** Opening PROVIDED RECORDS block **

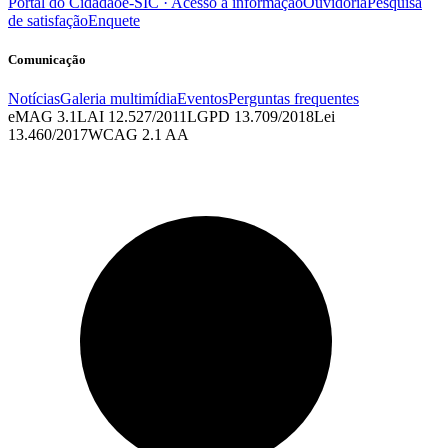
Portal do Cidadão
e-SIC · Acesso à informação
Ouvidoria
Pesquisa
de satisfação
Enquete
Comunicação
Notícias
Galeria multimídia
Eventos
Perguntas frequentes
eMAG 3.1
LAI 12.527/2011
LGPD 13.709/2018
Lei
13.460/2017
WCAG 2.1 AA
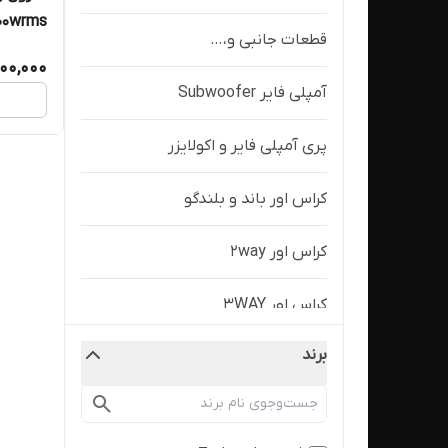
قطعات جانبی و،…
توییتر مدل 
600,000
آمپلی فایر Subwoofer
پری آمپلی فایر و اکولایزر
کراس اور باند و بلندگو
کراس اور 2way
کراس اور 3WAY
برند
پاور آمپلی فایر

** Closing PROVIDED RECORDS block **

--- TASK ---
Could you retype each line of the material above exactly, skipping the pictures?

--- RESPONSE TO THIS TASK ---
Portal do Cidadão
e-SIC · Acesso à informação
Ouvidoria
Pesquisa
de satisfação
Enquete
Comunicação
Notícias
Galeria multimídia
Eventos
Perguntas frequentes
eMAG 3.1
LAI 12.527/2011
LGPD 13.709/2018
Lei
13.460/2017
WCAG 2.1 AA
قطعات جانبی و،…
توییتر مدل 
600,000
آمپلی فایر Subwoofer
پری آمپلی فایر و اکولایزر
کراس اور باند و بلندگو
کراس اور 2way
کراس اور 3WAY
برند
پاور آمپلی فایر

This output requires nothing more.